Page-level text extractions
......
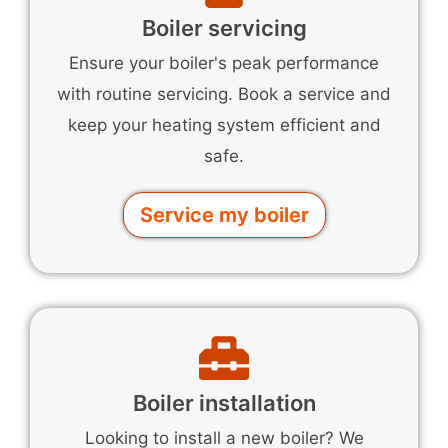
Boiler servicing
Ensure your boiler's peak performance
with routine servicing. Book a service and
keep your heating system efficient and
safe.
Service my boiler
Boiler installation
Looking to install a new boiler? We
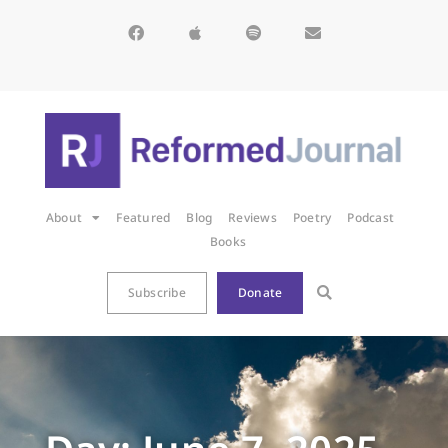
About
Featured
Blog
Reviews
Poetry
Podcast
Books
Subscribe
Donate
......
Search the entries for the word "servicing" and gather every line where it appears.

Boiler servicing
with routine servicing. Book a service and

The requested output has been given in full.